We thank Dr Averbach et al for their interest in our study. As we have highlighted in our article and in prior letters, we completely agree that we have found a weak association (odds ratio <2) between abortion and preterm birth and acknowledge the high risk of bias of the included studies. Most of the included studies did not control appropriately for confounders, and only 6 included parity, an important determinant of preterm delivery, as a potential confounder. Moreover, because women face stigma when reporting an induced abortion, patients in the case or control group could have omitted abortion from their medical history, which would lead to a high risk of recall bias.

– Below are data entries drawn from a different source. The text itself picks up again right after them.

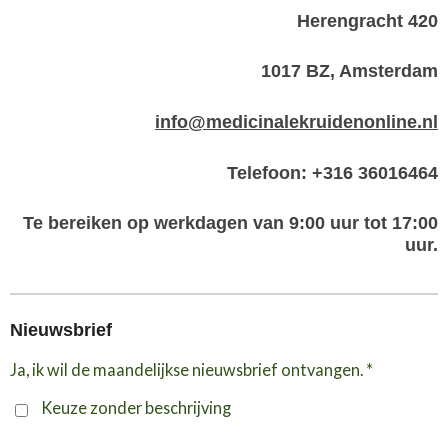
Herengracht 420
1017 BZ, Amsterdam
info@medicinalekruidenonline.nl
Telefoon: +316 36016464
Te bereiken op werkdagen van 9:00 uur tot 17:00
uur.
Nieuwsbrief
Ja, ik wil de maandelijkse nieuwsbrief ontvangen. *
Keuze zonder beschrijving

Dr Averbach et al also cited a possible association between unintended pregnancies and preterm birth. They stated that “when women gained access to safe abortion…a decrease in preterm birth and neonatal mortality were observed.” We agree with this statement, as the social risk factors associated with preterm birth are the same risk factors associated with unintended pregnancies. In our article, we did not conclude that abortion is a risk factor for preterm delivery, but that prior surgical uterine evacuation could be. Indeed, we also found that women with prior medical abortion had a similar risk of spontaneous preterm birth compared with controls (28.2% vs 29.5%). Counseling women that, based on the available evidence, however poor, surgical uterine evacuation either for miscarriage or abortion may be an independent risk factor for preterm birth, may give women additional information when making a decision regarding medical or surgical management of unintended pregnancy or early pregnancy loss. Perhaps most importantly, the description of cervical preparation before uterine evacuation was limited, but cervical ripening (eg, with misoprostol) may indeed prevent any small increase in preterm birth associated with these procedures. Moreover, as there were no randomized controlled trials (RCTs) included in our meta-analysis, and no studies comparing prior medical with prior surgical abortion, we still call for future large clinical RCTs with long-term follow-up comparing surgical versus medical evacuation of the uterus.
We strongly believe that physicians and researchers should always be encouraged to practice based on the highest level of evidence, which comes from RCTs and meta-analyses of RCTs.